**Problem to solve:** Output all entries verbatim, dropping pictures.

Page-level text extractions
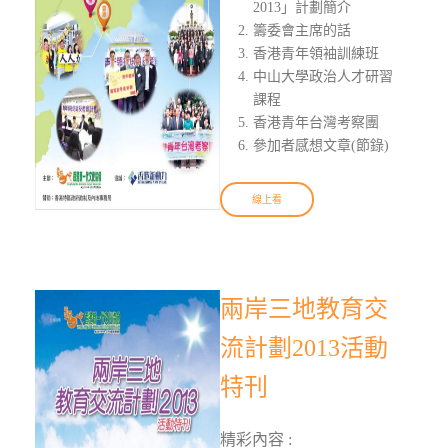
2013」計劃簡介
籌委會主席的話
香港青年領袖訓練班
中山大學政治人才研習
課程
香港青年台灣考察團
參加者感想文章(節錄)
線上看
兩岸三地教育交
流計劃2013活動
特刊
精彩內容 :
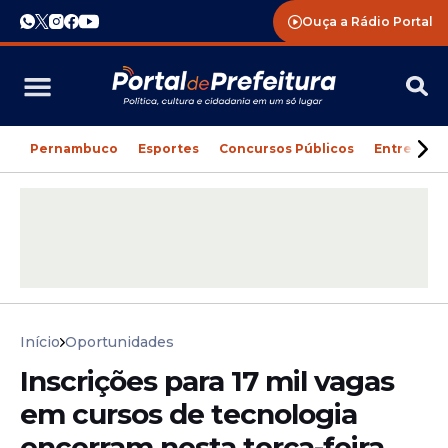
Ouça a Rádio Portal
Pernambuco
Esportes
Concursos Públicos
Entreteni
Início
Oportunidades
Inscrições para 17 mil vagas
em cursos de tecnologia
encerram nesta terça-feira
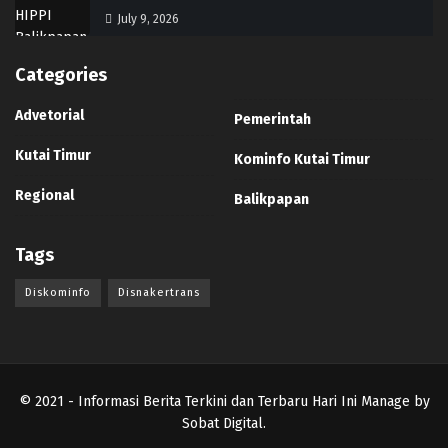
July 9, 2026
Categories
Advetorial
Pemerintah
Kutai Timur
Kominfo Kutai Timur
Regional
Balikpapan
Tags
Diskominfo
Disnakertrans
© 2021
- Informasi Berita Terkini dan Terbaru Hari Ini Manage by
Sobat Digital
.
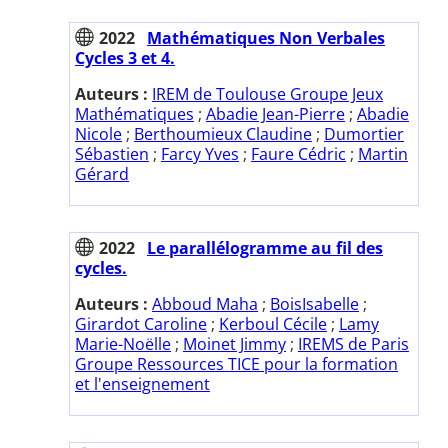
2022
Mathématiques Non Verbales
Cycles 3 et 4.
Auteurs :
IREM de Toulouse Groupe Jeux
Mathématiques
;
Abadie Jean-Pierre
;
Abadie
Nicole
;
Berthoumieux Claudine
;
Dumortier
Sébastien
;
Farcy Yves
;
Faure Cédric
;
Martin
Gérard
2022
Le parallélogramme au fil des
cycles.
Auteurs :
Abboud Maha
;
BoisIsabelle
;
Girardot Caroline
;
Kerboul Cécile
;
Lamy
Marie-Noëlle
;
Moinet Jimmy
;
IREMS de Paris
Groupe Ressources TICE pour la formation
et l'enseignement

**Solution for this problem:**
2013」計劃簡介
籌委會主席的話
香港青年領袖訓練班
中山大學政治人才研習
課程
香港青年台灣考察團
參加者感想文章(節錄)
線上看
兩岸三地教育交
流計劃2013活動
特刊
精彩內容 :
Ouça a Rádio Portal
Pernambuco
Esportes
Concursos Públicos
Entreteni
Início
Oportunidades
Inscrições para 17 mil vagas
em cursos de tecnologia
encerram nesta terça-feira
July 9, 2026
Categories
Advetorial
Pemerintah
Kutai Timur
Kominfo Kutai Timur
Regional
Balikpapan
Tags
Diskominfo
Disnakertrans
© 2021
- Informasi Berita Terkini dan Terbaru Hari Ini Manage by
Sobat Digital
.
2022
Mathématiques Non Verbales
Cycles 3 et 4.
Auteurs :
IREM de Toulouse Groupe Jeux
Mathématiques
;
Abadie Jean-Pierre
;
Abadie
Nicole
;
Berthoumieux Claudine
;
Dumortier
Sébastien
;
Farcy Yves
;
Faure Cédric
;
Martin
Gérard
2022
Le parallélogramme au fil des
cycles.
Auteurs :
Abboud Maha
;
BoisIsabelle
;
Girardot Caroline
;
Kerboul Cécile
;
Lamy
Marie-Noëlle
;
Moinet Jimmy
;
IREMS de Paris
Groupe Ressources TICE pour la formation
et l'enseignement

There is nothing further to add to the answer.